Suspension of certain alcohol excise taxes. The CARES Act suspends alcohol taxes on spirits withdrawn during 2020 from a bonded premises for use in or contained in hand sanitizer produced and distributed in a manner consistent with FDA guidance related to the outbreak of virus SARSCoV- 2 or COVID-19.

Suspension of certain aviation taxes. The CARES Act suspends excise taxes on air transportation of persons and of property and on the excise tax imposed on kerosene used in commercial aviation. The suspension runs from March 28, 2020 to December 31, 2020.

UPDATED: Ohio Passes Legislation to Extend Tax Deadlines

The Ohio Senate unanimously passed the much-anticipated House Bill 197 to address several items during the COVID-19 health and economic crisis. Some of the key tax provisions include:

  • The extension of the state and school districting income tax returns for individual filers from April 15th to July 15th to mirror the federal deadlines
  • The extension of the state-administered municipal net profit tax return for businesses filers from April 15th to July 15th to mirror the federal deadlines
  • Changing the due date for estimated taxes and waiving any penalties and interest associated with the extensions of time to file.

The full text of the legislation can be read here.

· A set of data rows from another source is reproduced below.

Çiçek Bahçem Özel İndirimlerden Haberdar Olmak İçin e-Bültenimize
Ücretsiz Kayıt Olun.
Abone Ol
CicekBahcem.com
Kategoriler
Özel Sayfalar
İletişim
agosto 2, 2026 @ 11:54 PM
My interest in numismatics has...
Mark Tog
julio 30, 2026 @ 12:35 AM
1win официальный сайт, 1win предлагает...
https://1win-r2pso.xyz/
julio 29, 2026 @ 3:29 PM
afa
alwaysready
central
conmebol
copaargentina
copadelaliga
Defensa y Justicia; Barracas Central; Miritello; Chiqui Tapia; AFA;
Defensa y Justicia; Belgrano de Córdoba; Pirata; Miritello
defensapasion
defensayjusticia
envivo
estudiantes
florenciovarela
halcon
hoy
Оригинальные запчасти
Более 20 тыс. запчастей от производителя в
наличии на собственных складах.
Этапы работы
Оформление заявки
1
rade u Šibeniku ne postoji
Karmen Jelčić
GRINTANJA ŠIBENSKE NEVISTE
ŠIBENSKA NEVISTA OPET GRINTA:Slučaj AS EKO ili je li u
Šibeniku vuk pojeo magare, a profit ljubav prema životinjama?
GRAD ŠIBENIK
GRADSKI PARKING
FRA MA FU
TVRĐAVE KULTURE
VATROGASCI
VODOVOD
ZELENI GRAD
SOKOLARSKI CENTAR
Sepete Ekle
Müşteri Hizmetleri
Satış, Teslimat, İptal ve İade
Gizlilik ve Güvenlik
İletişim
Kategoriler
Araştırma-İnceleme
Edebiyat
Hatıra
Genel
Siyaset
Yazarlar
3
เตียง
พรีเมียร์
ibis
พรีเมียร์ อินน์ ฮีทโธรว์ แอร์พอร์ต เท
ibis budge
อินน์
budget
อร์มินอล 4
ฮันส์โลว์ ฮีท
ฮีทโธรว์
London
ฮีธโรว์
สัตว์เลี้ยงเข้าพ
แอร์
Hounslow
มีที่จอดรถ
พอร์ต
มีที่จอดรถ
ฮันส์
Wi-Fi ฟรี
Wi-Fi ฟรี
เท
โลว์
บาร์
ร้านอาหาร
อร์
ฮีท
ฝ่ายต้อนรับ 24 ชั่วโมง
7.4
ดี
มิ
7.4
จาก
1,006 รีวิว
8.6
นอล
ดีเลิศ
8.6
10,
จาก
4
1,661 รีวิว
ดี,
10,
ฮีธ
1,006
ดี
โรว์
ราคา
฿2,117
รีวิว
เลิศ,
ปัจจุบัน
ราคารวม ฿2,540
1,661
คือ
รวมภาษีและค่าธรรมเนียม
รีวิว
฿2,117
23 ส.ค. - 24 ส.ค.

UPDATE: March 27, 2020 5:00PM

Ohio Extending Income Tax Filing and Payment Deadline

Tax Commissioner Jeff McClain today announced that Ohio will be following the federal government and IRS in extending the deadline to file and pay the state income tax.
The new deadline is July 15, an extension of approximately three months from the original deadline of April 15.

Commissioner McClain said the extension is intended to provide some relief to taxpayers and help offset some of the economic impact of the coronavirus and the public safety measures adopted to contain its spread.

As with the IRS extension, Ohio will be waiving penalty on tax due payments made during the extension. Also, thanks to a legislative agreement between Governor Mike DeWine and the General Assembly, there will be no interest charges on payments made during the extension.

The filing extension, and waiver of penalty and interest, will be available to those filing the Ohio individual income tax, the school district income tax, the pass-through entity tax, and to those taxpayers that have opted in to have the commissioner administer the municipal net profit tax through the state’s centralized filing system.

Individuals, estates, trusts and certain businesses making quarterly estimated income tax payments, have also been granted additional time to file and pay without penalty or interest. The first and second quarterly payments, normally scheduled for April 15 and June 15 for most taxpayers, have both been extended to July 15.

The Department of Taxation will be issuing more detailed guidelines in the next few days.